Hacker News new | ask | show | jobs
by djha-skin 1037 days ago
How is this even a shock.

Anyone who so much as taken a class on this knows that even the simplest of perceptron networks, decision trees, or any form of machine learning model generalizes. That's why we use them. If they don't, it's called overfit[1], where the model is so accurate on the training data that its inferential ability on new data suffers.

I know that the article might be talking about a higher form of generalization with LLMs or whatever, but I don't see why the same principle of "don't overfit the data" wouldn't apply to that situation.

No, really: what part of their base argument is novel?

1: https://en.wikipedia.org/wiki/Overfitting

3 comments

The interesting part is the sudden generalization.

Simple models predicting simple things will generally slowly overfit, and regularization keeps that overfitting in check.

This "grokking" phenomenon is when a model first starts by aggressively overfitting, then gradually prunes unnecessary weights until it suddenly converges on the one generalizable combination of weights (as it's the only one that both solves the training data and minimizes weights).

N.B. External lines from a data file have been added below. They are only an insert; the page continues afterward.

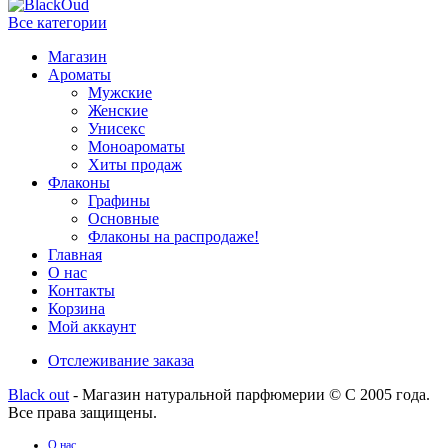
Все категории
Магазин
Ароматы
Мужские
Женские
Унисекс
Моноароматы
Хиты продаж
Флаконы
Графины
Основные
Флаконы на распродаже!
Главная
О нас
Контакты
Корзина
Мой аккаунт
Отслеживание заказа
Black out
- Магазин натуральной парфюмерии © С 2005 года.
Все права защищены.
О нас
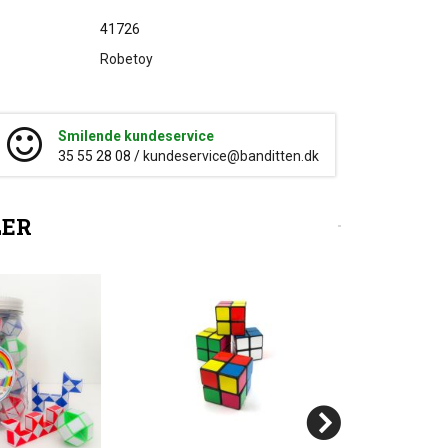
41726
Robetoy
Smilende kundeservice
35 55 28 08 /
kundeservice@banditten.dk
LER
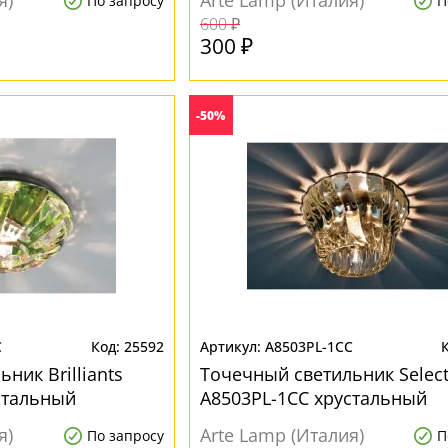
я)
Arte Lamp (Италия)
По запросу
П
600 ₽
300 ₽
-50%
C
25592
A8503PL-1CC
ник Brilliants
Точечный светильник Select
стальный
A8503PL-1CC хрустальный
я)
Arte Lamp (Италия)
По запросу
П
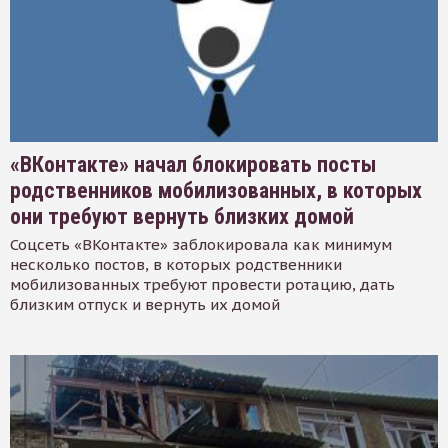
«ВКонтакте» начал блокировать посты
родственников мобилизованных, в которых
они требуют вернуть близких домой
Соцсеть «ВКонтакте» заблокировала как минимум
несколько постов, в которых родственники
мобилизованных требуют провести ротацию, дать
близким отпуск и вернуть их домой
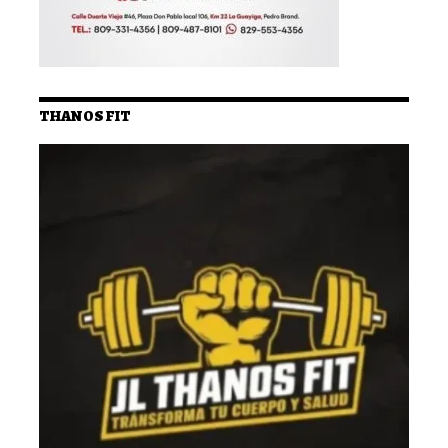
THANOS FIT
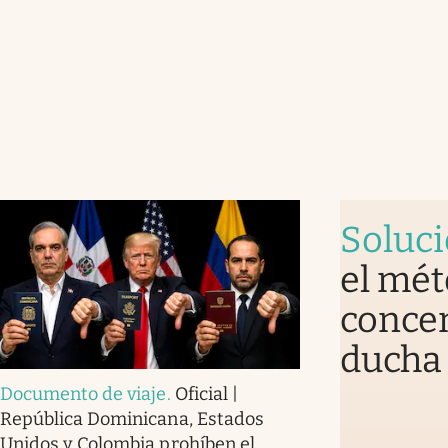
Soluc
el mét
concen
ducha 
Documento de viaje
.
Oficial |
República Dominicana, Estados
Unidos y Colombia prohíben el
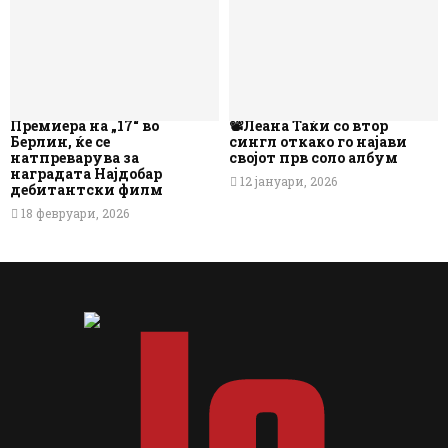
Премиера на „17“ во
📽️Леана Таќи со втор
Берлин, ќе се
сингл откако го најави
натпреварува за
својот прв соло албум
наградата Најдобар
12 јануари, 2026
дебитантски филм
18 февруари, 2026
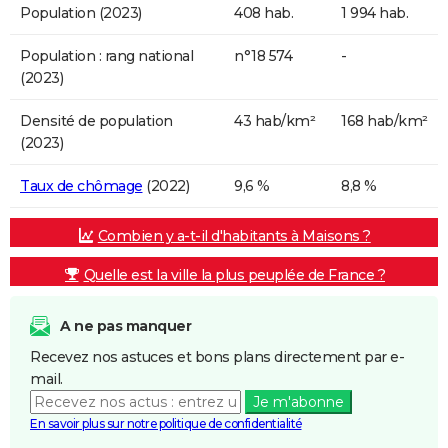
Population (2023)
408 hab.
1 994 hab.
Population : rang national
n°18 574
-
(2023)
Densité de population
43 hab/km²
168 hab/km²
(2023)
Taux de chômage
(2022)
9,6 %
8,8 %
Combien y a-t-il d'habitants à Maisons ?
Quelle est la ville la plus peuplée de France ?
A ne pas manquer
Recevez nos astuces et bons plans directement par e-
mail.
Je m'abonne
En savoir plus sur notre politique de confidentialité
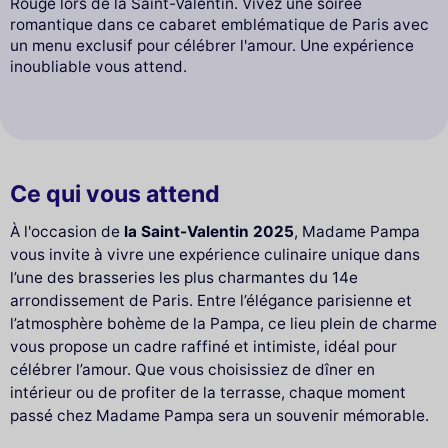
Rouge lors de la Saint-Valentin. Vivez une soirée
romantique dans ce cabaret emblématique de Paris avec
un menu exclusif pour célébrer l'amour. Une expérience
inoubliable vous attend.
Ce qui vous attend
À l'occasion de
la Saint-Valentin 2025
, Madame Pampa
vous invite à vivre une expérience culinaire unique dans
l’une des brasseries les plus charmantes du 14e
arrondissement de Paris. Entre l’élégance parisienne et
l’atmosphère bohème de la Pampa, ce lieu plein de charme
vous propose un cadre raffiné et intimiste, idéal pour
célébrer l’amour. Que vous choisissiez de dîner en
intérieur ou de profiter de la terrasse, chaque moment
passé chez Madame Pampa sera un souvenir mémorable.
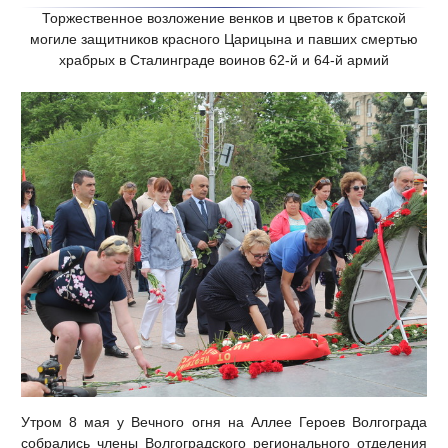
Торжественное возложение венков и цветов к братской
могиле защитников красного Царицына и павших смертью
храбрых в Сталинграде воинов 62-й и 64-й армий
Утром 8 мая у Вечного огня на Аллее Героев Волгограда
собрались члены Волгоградского регионального отделения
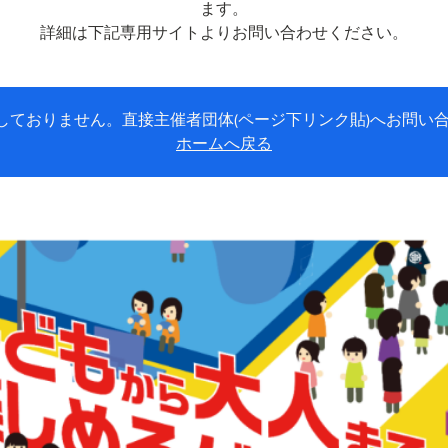
ます。
詳細は下記専用サイトよりお問い合わせください。
しておりません。直接主催者団体(ページ下リンク貼)へお問い合
ホームへ戻る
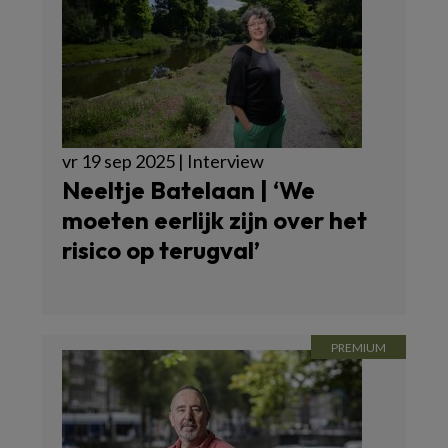
vr 19 sep 2025 | Interview
Neeltje Batelaan | ‘We
moeten eerlijk zijn over het
risico op terugval’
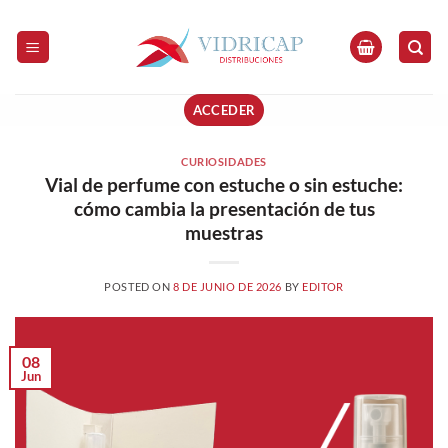
Saltar
al
contenido
ACCEDER
CURIOSIDADES
Vial de perfume con estuche o sin estuche:
cómo cambia la presentación de tus
muestras
POSTED ON
8 DE JUNIO DE 2026
BY
EDITOR
08
Jun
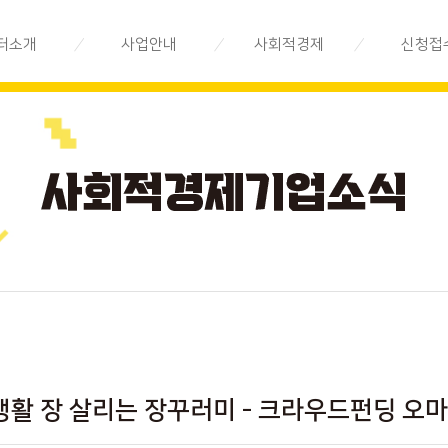
터소개
사업안내
사회적경제
신청접
제지원센터는
지속가능경영
사회적경제란
전문상담
시스템 구축
직소개
사회적경제기업 안내
교육/공모
지속가능경영
법인 소개
사회적경제기업 지도
기업 발굴.육성
오시는 길
사회적경제기업 목록
지속가능경영
시장환경 구축
사회적경제기업 상품
지속가능경영
사회적경제 Q&A
환경 조성
사회적경제기업소식
생활 장 살리는 장꾸러미 - 크라우드펀딩 오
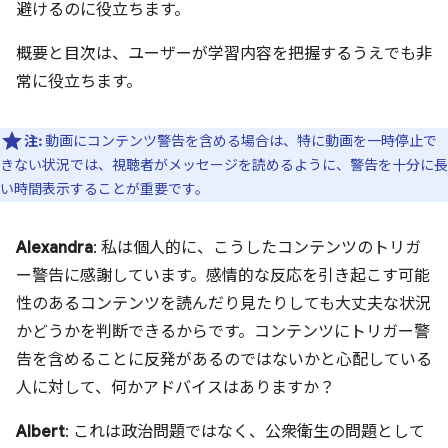
避けるのに役立ちます。
概要と目次は、ユーザーが学習内容を把握するうえでも非
常に役立ちます。
注:
動画にコンテンツ警告を含める場合は、特に動画を一時停止で
きない状況では、視聴者がメッセージを読めるように、警告を十分に長
い時間表示することが重要です。
Alexandra
: 私は個人的に、こうしたコンテンツのトリガ
ー警告に感謝しています。感情的な反応を引き起こす可能
性のあるコンテンツを読んだり見たりしても大丈夫な状況
かどうかを判断できるからです。コンテンツにトリガー警
告を含めることに反発があるのではないかと心配している
人に対して、何かアドバイスはありますか？
Albert
: これは政治問題ではなく、公衆衛生の問題として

Why is this interesting? Because you could argue that this justifies using overparametrized models with high levels of regularization; e.g. models that will tend to aggressively overfit, but over time might converge to a better solution by gradual pruning of weights. The traditional approach is not to do this, but rather to use a simpler model (which would initially generalize better, but due to its simplicity might not be able to learn the underlying mechanism and reach higher accuracy).

It's interesting that the researchers chose example problems where the minimum norm solution is the best at generalization. What if that's not the case?
Yea, this is what’s really going on here and feels like it’s been shrouded in language to make it seem more grandiose. That being said, I would believe generalization to occur from minimum norm solutions in some sense, but whether that corresponds to minimum norm weights or not is a different question, and one you probably won’t know a priori (not to mention even knowing which norm to choose).
There's so many idiots in the AI space that are completely ignorant of how Machine Learning works. The worst are the grifters that fearmonger about AI safety by regurgitating singularity memes.
It's because you over generalized your simple understanding. There is a lot more nuance to that thing you are calling overfitting (and underfitting). We do not know why it happens or when it happens, in all cases. We do know cases where it does happen and why it happens, but that doesn't me we don't know others. There is still a lot of interpretation left that is needed. How much was overfit? How much underfit? Can these happen at the same time? (yes) What layers do this, what causes this, and how can we avoid it? Reading the article shows you that this is far from a trivial task. This is all before we even introduce the concept of sudden generalization. Once we do that then all these things start again but now under a completely different context that is even more surprising. We also need to talk about new aspects like the rate of generalization and rate of memorization what what affects these.

tldr: don't oversimplify things: you underfit

P.S. please don't fucking review. Your complaints aren't critiques.